Nie każde zdarzenie jest jednak wypadkiem przy pracy, gdyż koniecznymi elementami uznania zdarzenia za wypadek przy pracy jest nagłość zdarzenia, która została wywołana przyczyną zewnętrzną, powodująca uraz lub śmierć, a pozostająca jednocześnie w związku z wykonywaną pracą. Sąd Rejonowy zważył, że w niniejszej sprawie sporny był charakter zdarzenia i możliwość zakwalifikowania go, jako wypadek przy pracy. Celem rozstrzygnięcia sporu należało zatem ustalić, czy było to zdarzenie, które nastąpiło podczas wykonywania lub w związku z wykonywaniem przez pracownika zwykłych czynności, a zatem czy więź z pracą, jako konieczny element definicji ustawowej wypadku, została zachowana.

Według organu rentowego, zdarzenie z dnia 10 października 2016 r. nie było wypadkiem przy pracy, ponieważ protokół Nr: (...) zawierał stwierdzenia bezpodstawne w zakresie, w jakim pracodawca uznał zdarzenie za wypadek przy pracy, nie zostały wykazane żadne nadzwyczajne okoliczności, a ujawniły się wcześniej doznane urazy. W ocenie organu rentowego przyczyną zdarzenia był istniejący stan zdrowia wnioskodawcy. W ocenie Sądu Rejonowego nie może jednak budzić wątpliwości, że do wypadku doszło w dniu 10 października 2016 r. Przedstawiony przez odwołującego przebieg zdarzenia znajduje bowiem potwierdzenie w protokole powypadkowym, a także w pozostałym zebranym w sprawie materiale dowodowym w postaci dokumentów oraz opiniach biegłego sądowego z zakresu ortopedii i traumatologii oraz biegłego z zakresu neurochirurgii i neurotraumatologii. W trakcie sprawdzania jakości wykonania zbiornika przez odwołującego buchnęła para, wtedy odchylił głowę i zsunął się z podestu uderzając tyłem głowy w zbiornik znajdujący się za jego plecami, po czym upadł na pięty całym ciężarem ciała. Uderzenie głową w zbiornik, którego doznał M. M. w trakcie upadku spowodowało pourazową dyskopatię kręgosłupa szyjnego w mechanizmie wyprostno-zgięciowym. Niezdolność do pracy od dnia 10 października 2016 r. do dnia 11 lutego 2017 r. pozostawała zatem w związku z wypadkiem, który miał miejsce w dniu 10 października 2016 r. Biegli sądowi jednoznacznie stwierdzili, że uraz doznany przez ubezpieczonego M. M. nie miał związku z wcześniejszymi urazami, a zdarzenie z dniu 10 października 2016 r. spowodowało kliniczne ujawnienie się objawów choroby zwyrodnieniowej i doprowadziło do leczenia operacyjnego.
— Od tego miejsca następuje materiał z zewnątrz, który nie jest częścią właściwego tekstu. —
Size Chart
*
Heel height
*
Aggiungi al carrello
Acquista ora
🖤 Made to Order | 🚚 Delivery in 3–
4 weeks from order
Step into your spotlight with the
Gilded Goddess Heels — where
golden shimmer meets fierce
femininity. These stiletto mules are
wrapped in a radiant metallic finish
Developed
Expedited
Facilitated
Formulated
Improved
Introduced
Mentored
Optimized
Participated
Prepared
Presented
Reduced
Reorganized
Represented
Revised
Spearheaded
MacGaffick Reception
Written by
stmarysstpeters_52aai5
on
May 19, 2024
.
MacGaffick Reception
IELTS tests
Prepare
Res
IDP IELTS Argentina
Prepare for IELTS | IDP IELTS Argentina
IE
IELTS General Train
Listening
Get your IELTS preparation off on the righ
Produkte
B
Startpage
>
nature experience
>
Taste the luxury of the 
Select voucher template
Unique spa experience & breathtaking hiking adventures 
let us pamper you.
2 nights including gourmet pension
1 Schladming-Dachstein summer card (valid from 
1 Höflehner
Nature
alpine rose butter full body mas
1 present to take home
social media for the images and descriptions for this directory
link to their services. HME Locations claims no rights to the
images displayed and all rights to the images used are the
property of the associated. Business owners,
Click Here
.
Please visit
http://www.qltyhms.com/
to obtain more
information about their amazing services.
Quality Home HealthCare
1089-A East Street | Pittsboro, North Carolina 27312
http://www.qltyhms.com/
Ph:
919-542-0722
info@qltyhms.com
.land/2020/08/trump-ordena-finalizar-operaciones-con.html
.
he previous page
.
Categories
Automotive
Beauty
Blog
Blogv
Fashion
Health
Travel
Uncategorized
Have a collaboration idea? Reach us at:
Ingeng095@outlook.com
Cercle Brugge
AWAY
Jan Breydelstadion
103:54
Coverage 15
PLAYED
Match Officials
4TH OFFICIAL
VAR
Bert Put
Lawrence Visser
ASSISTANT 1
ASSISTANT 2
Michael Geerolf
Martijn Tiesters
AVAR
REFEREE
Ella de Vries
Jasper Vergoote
W świetle tych ustaleń, Sąd Rejonowy nie podzielił stanowiska organu rentowego, którego zdaniem protokół powypadkowy zawierał stwierdzenia bezpodstawne, a także nie zostało wykazane, że ujawniły się wcześniej doznane urazy. W ocenie Sądu I instancji powyższe ustalenia jednoznacznie wskazują, że zaistniały łącznie trzy przesłanki: nagłość zdarzenia, przyczyna zewnętrzna powodująca uraz i związek z pracą. Organ rentowy po myśli art. 6 k.c. nie wykazał zatem istnienia przyczyny wewnętrznej, tkwiącej w organizmie odwołującego, która spowodowała uraz. Przyjąć zatem należało, że taka przyczyna wewnętrzna nie istniała.

Z tego też względu, na podstawie art. 477 14 § 2 k.p.c. Sąd Rejonowy zmienił zaskarżoną decyzję i w pkt. 1 wyroku uznał prawo odwołującego do zasiłku chorobowego z tytułu wypadku przy pracy za okres od dnia 10 października 2016 r. do dnia 11 lutego 2017 r. w wysokości 100% podstawy wymiaru zasiłku oraz przyznał M. M. prawo do wskazanego powyżej świadczenia za okres od dnia 10 października 2016 r. do dnia 11 lutego 2017 r. w wysokości 100% podstawy wymiaru zasiłku.

Apelację od powyższego orzeczenia wniósł organ rentowy zaskarżając powyższy wyrok w całości i zarzucając mu naruszenie:

- art. 3 ust. 1 i art. 6 ust. 1 pkt. 1 ustawy z dnia 30 października 2002 r. o ubezpieczeniu społecznym z tytułu wypadków przy pracy i chorób zawodowych (Dz. U. z 2017 r. poz. 1773 ze zm.) poprzez przyznanie odwołującemu prawa do zasiłku chorobowego za okres od dnia 10 października 2016 r. do dnia 11 lutego 2017 r. w wysokości 100% podstawy wymiaru pomimo tego, że zdarzenie z dnia 10 października 2016 r. nie nosi cech wypadku przy pracy;

- art. 233 k.p.c. poprzez przekroczenie zasady swobodnej oceny dowodów i pominięcie okoliczności, że u odwołującego nie wystąpiła przyczyna zewnętrzna zdarzenia.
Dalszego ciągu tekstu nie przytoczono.